The stimulus-secretion coupling of glucose-induced insulin release

The short-term influence of low concentrations of extracellular K⁺ upon insulin release was investigated in the isolated perfused rat pancreas. In the absence of glucose, the removal of extracellular K⁺ provoked a slow and transient stimulation of insulin release. This phenomenon was enhanced and prolonged at either low (2.8 mM) or high (16.7 mM) concentrations of glucose, and was abolished in the absence of extracellular Ca²⁺. Removal of extracellular K⁺ also accelerated and augmented the initial phase of glucose-induced insulin release. The late phase of glucose-induced insulin release was rapidly augmented by removal of extracellular K⁺, but inhibited in response to a partial decrease in extracellular K⁺ concentration.
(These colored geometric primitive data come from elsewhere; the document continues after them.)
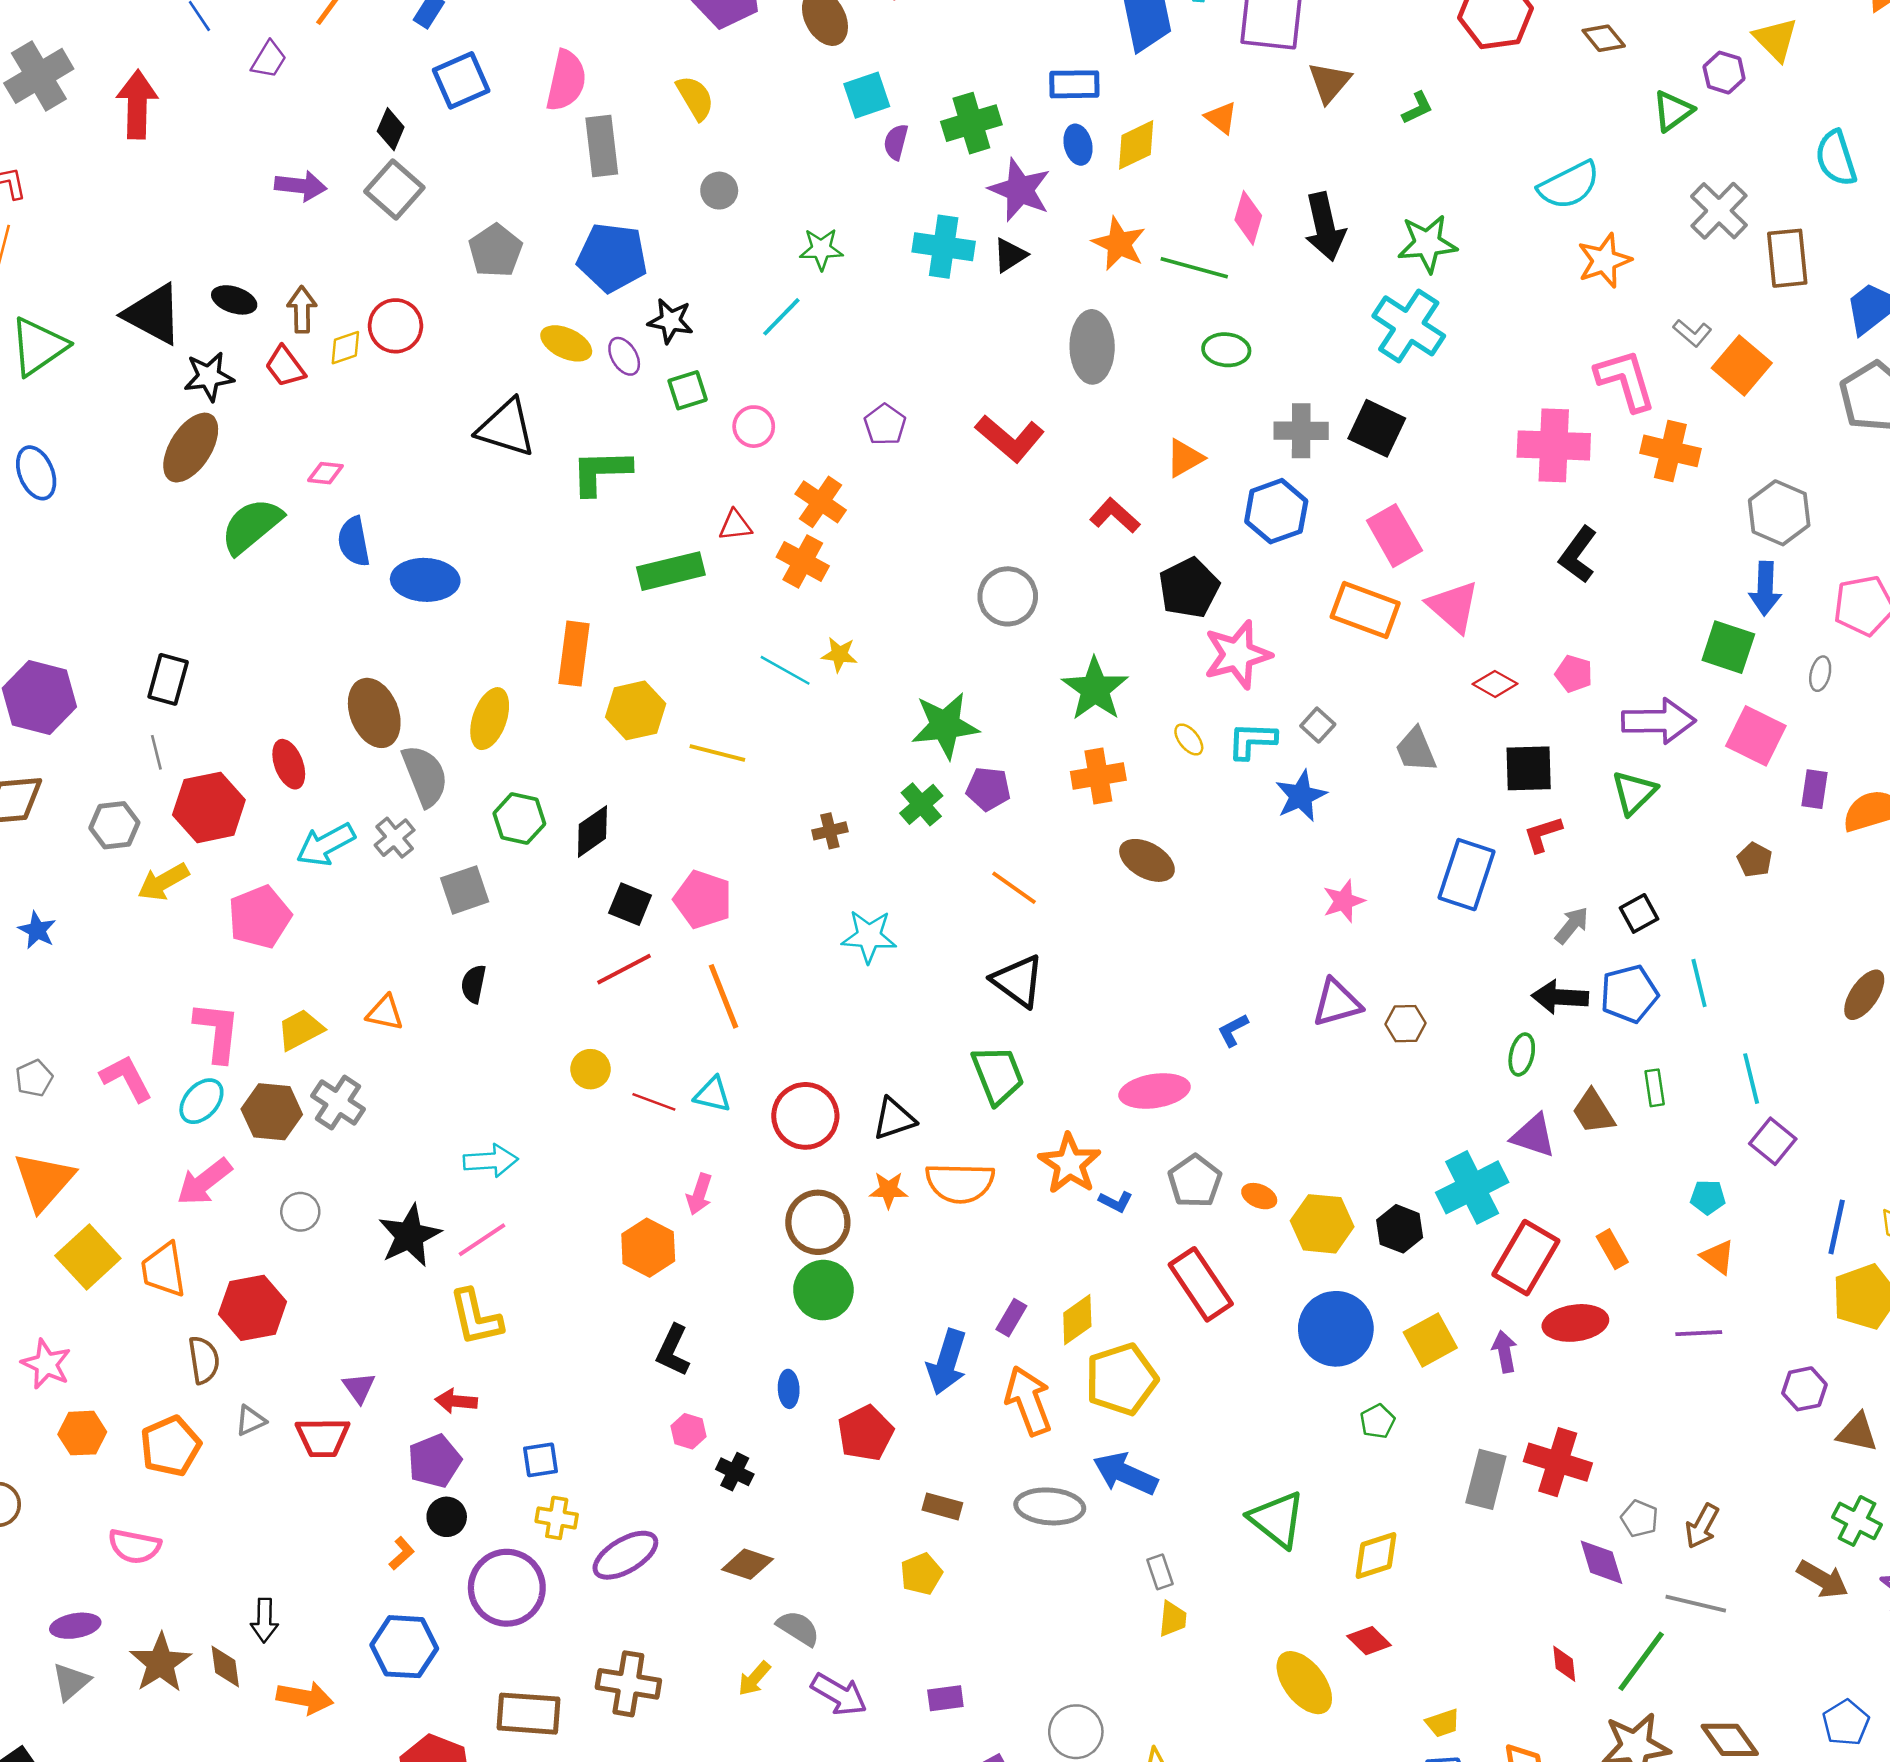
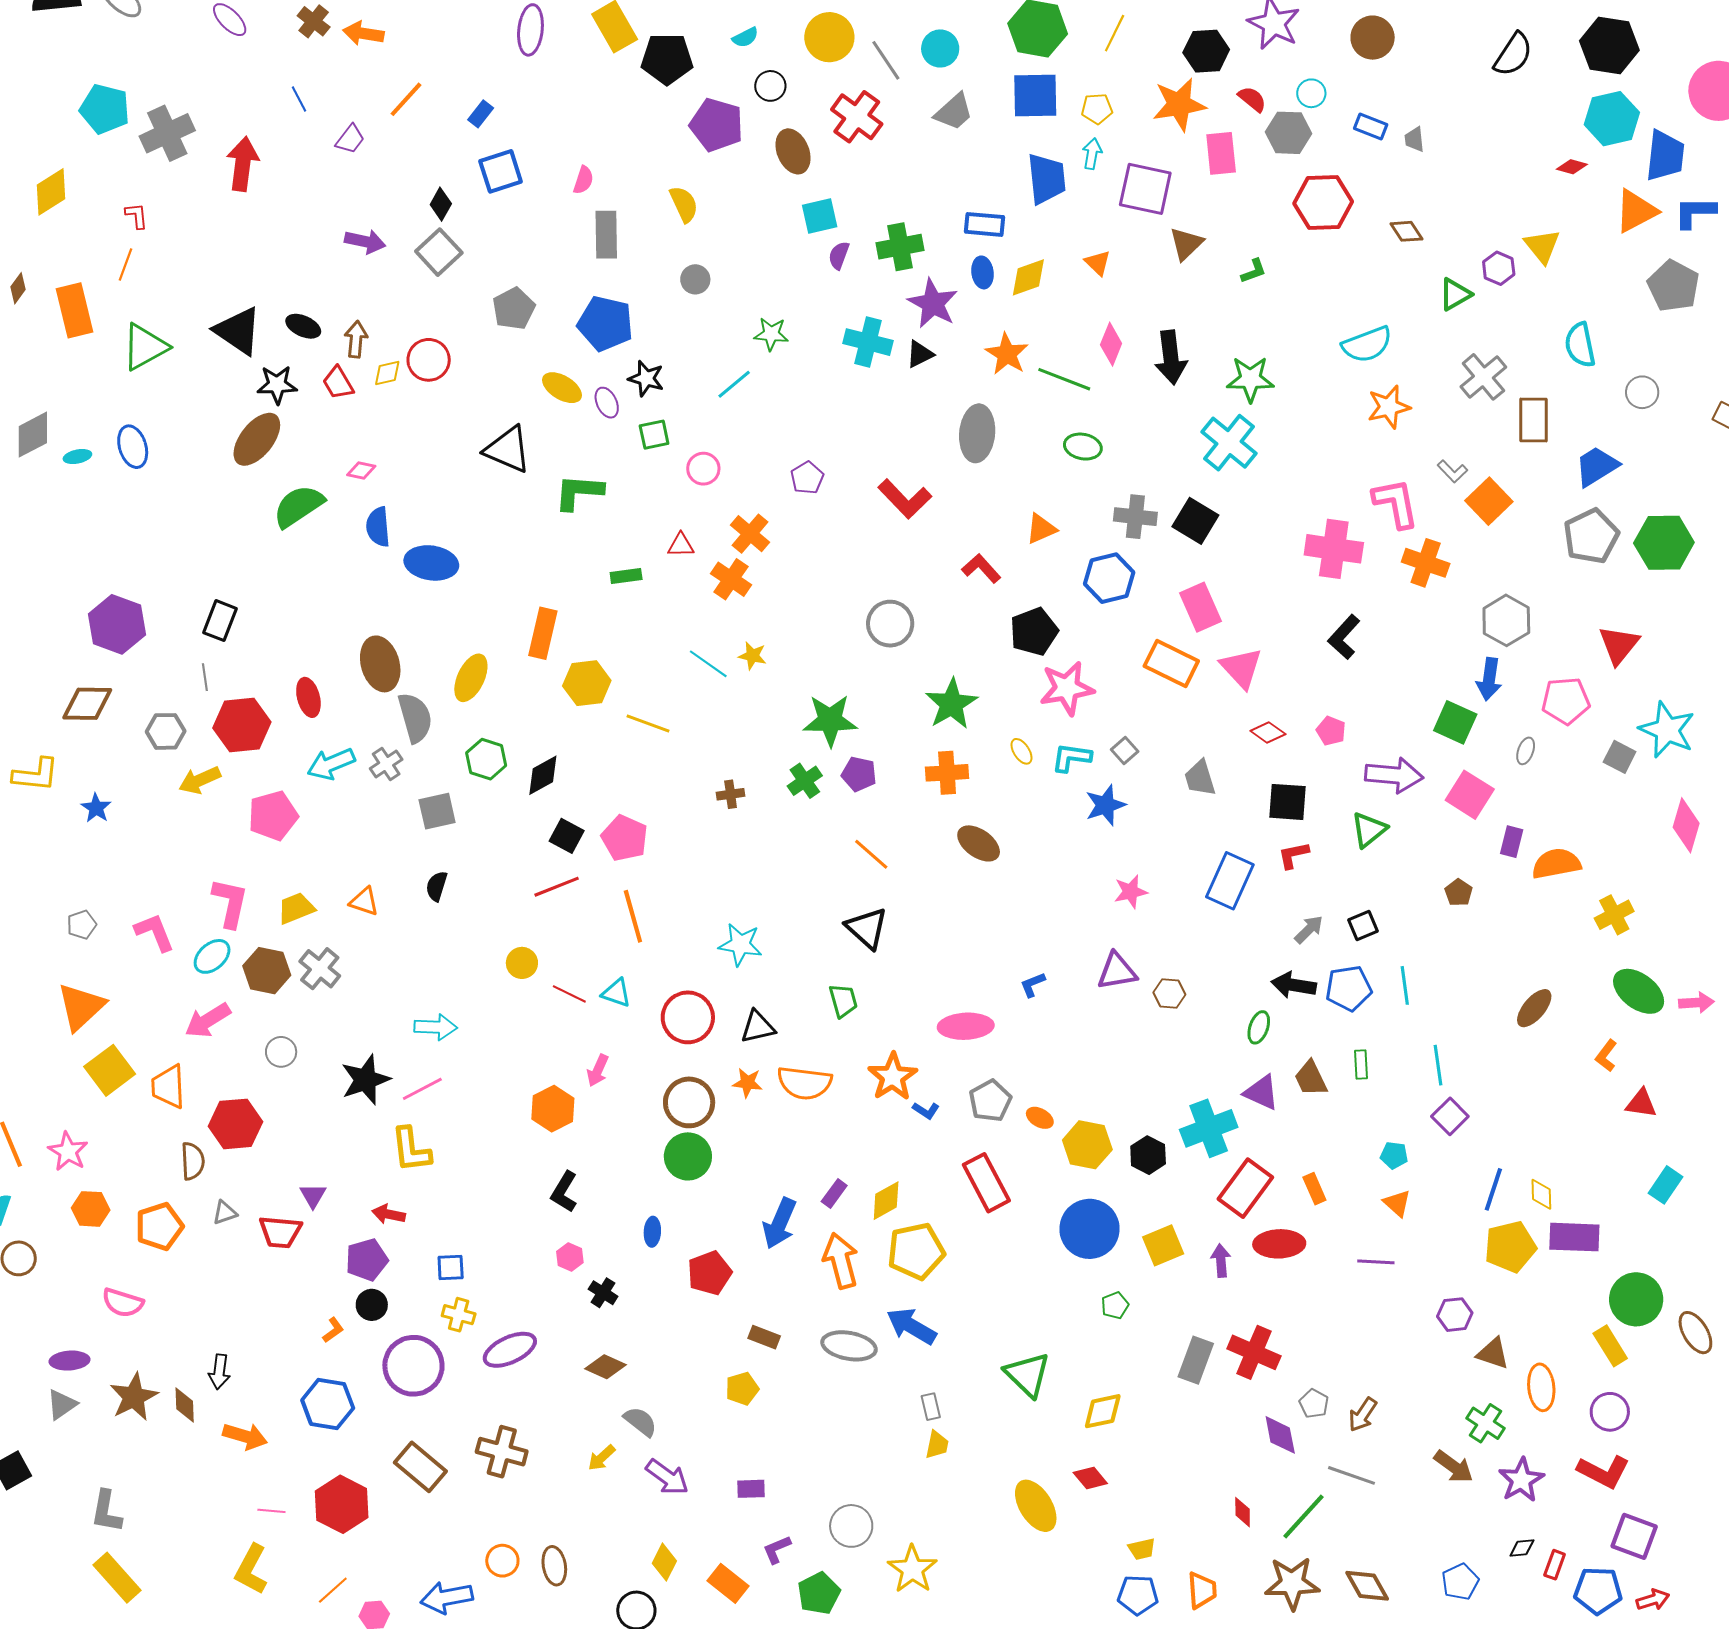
pink semicircle: (566, 81) -> (583, 180), size x0.6
green rectangle: (671, 571) -> (626, 576), size x0.6
cyan star: (869, 936) -> (740, 944), moved
green trapezoid: (998, 1075) -> (843, 1001), size x0.7
brown rectangle: (529, 1714) -> (420, 1467), turned 30

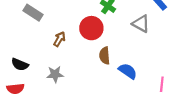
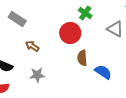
brown arrow: (59, 39) -> (32, 46), moved, turned -88

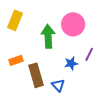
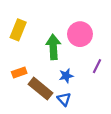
blue star: (71, 63) -> (66, 76), moved
brown rectangle: (36, 75) -> (41, 89), turned -35

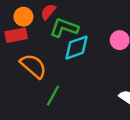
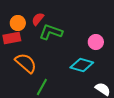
cyan diamond: (76, 48) -> (82, 65), moved, turned 35

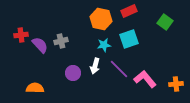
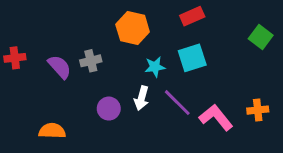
orange hexagon: (101, 19) -> (133, 28), moved
green square: (165, 22) -> (261, 37), moved
red cross: (21, 35) -> (15, 58), moved
orange cross: (176, 84) -> (258, 110), moved

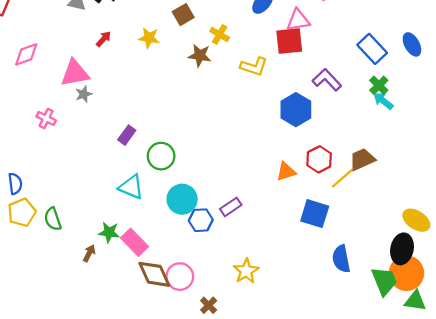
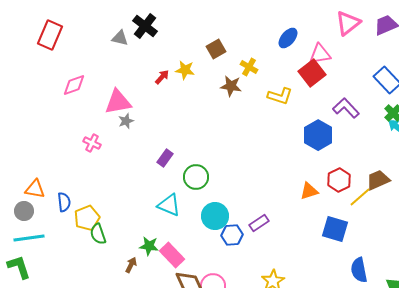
red arrow: (104, 39) -> (162, 77), moved
red square: (289, 41) -> (312, 73), turned -32
yellow pentagon: (22, 212) -> (87, 218), moved

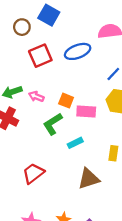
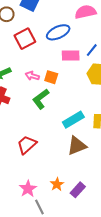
pink arrow: (36, 97) -> (32, 76), moved
pink rectangle: (86, 111) -> (71, 56), moved
cyan rectangle: (75, 143) -> (73, 120), moved, size x1.5

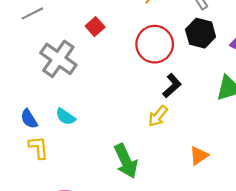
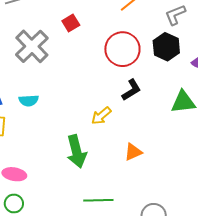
yellow arrow: (158, 116) -> (101, 116), moved
cyan semicircle: (65, 117) -> (29, 101), turned -48
orange triangle: (199, 156) -> (133, 152), moved

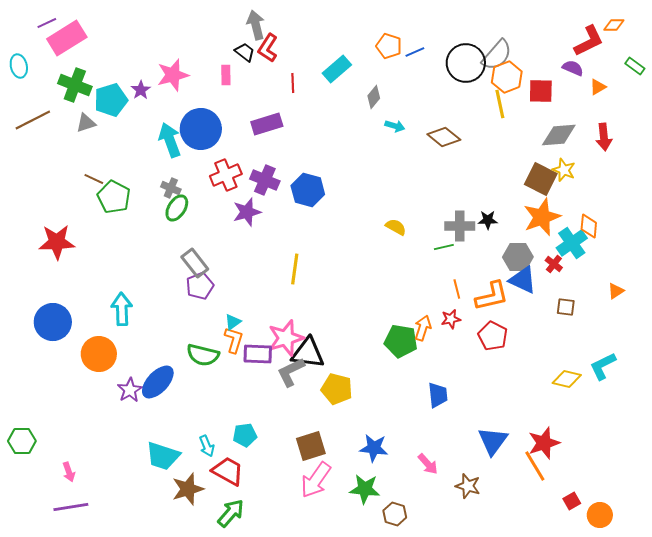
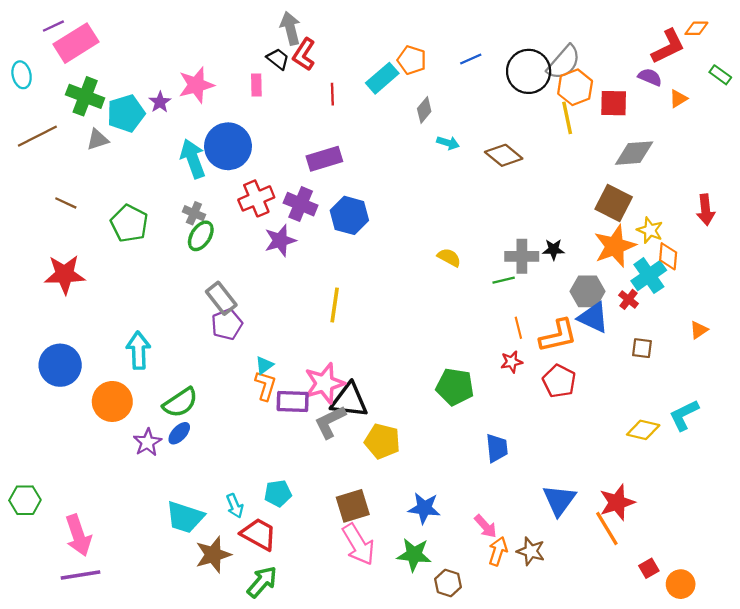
orange pentagon: (389, 46) -> (412, 60), moved
purple rectangle: (267, 124) -> (324, 159), moved
red arrow: (604, 137) -> (706, 210), moved
yellow star: (564, 170) -> (650, 230), moved
brown line: (94, 179) -> (66, 203), moved
orange arrow: (423, 328) -> (498, 551), moved
green semicircle: (203, 355) -> (180, 403), moved, turned -48
blue ellipse: (158, 382) -> (179, 433), size x0.6
pink arrow: (69, 472) -> (78, 535), size x1.8
pink arrow: (316, 480) -> (358, 544), turned -66

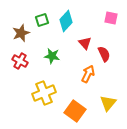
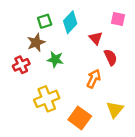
brown star: (21, 33) -> (36, 42), moved
red triangle: (85, 43) -> (96, 38), moved
red cross: (20, 61) -> (21, 65), turned 35

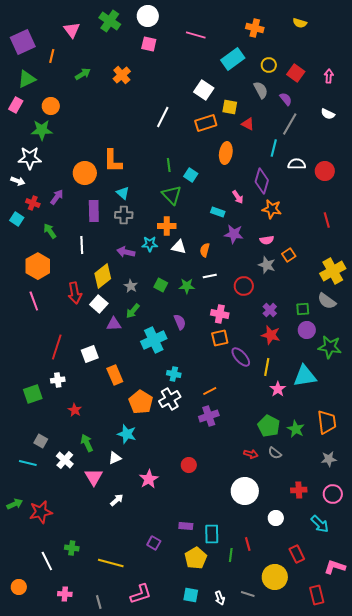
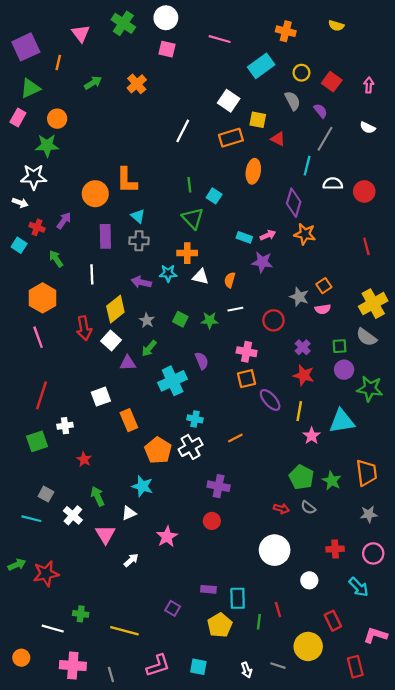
pink arrow: (238, 197) -> (268, 235), moved, turned -80
pink semicircle: (267, 240) -> (323, 309), moved
red line: (57, 347) -> (41, 395), moved
purple cross: (209, 416) -> (219, 486), moved, turned 30
white line: (47, 561) -> (53, 629), turned -48
pink cross: (65, 594) -> (73, 666), size x1.6
cyan square: (191, 595) -> (198, 667), moved

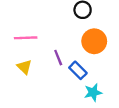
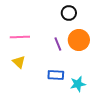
purple line: (58, 58) -> (58, 44), moved
blue rectangle: (78, 70) -> (56, 75), moved, turned -42

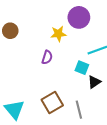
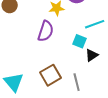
purple semicircle: (47, 57) -> (46, 31), size x1.5

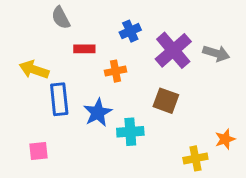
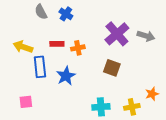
blue cross: (130, 31) -> (66, 14), moved, turned -32
red rectangle: (84, 49) -> (57, 44), moved
cyan cross: (130, 132) -> (101, 107), moved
The release of insulin evoked by glucose in the absence of K⁺ differed from that seen in the presence of K⁺ by a progressive decline in secretory rate during prolonged stimulation, and by a lesser sensitivity towards a shortage in extracellular Ca²⁺. During constant exposure to glucose, the restoration of a normal K⁺ concentration provoked a short-lived offresponse, followed by a 8 min-period of inhibited insulin release prior to normalization of the secretory activity. These data indicate that K⁺ deprivation, apart from its long-term untoward effects upon islet function, causes a transient stimulation or facilitation of insulin release, possibly by mobilizing Ca²⁺ from intracellular stores.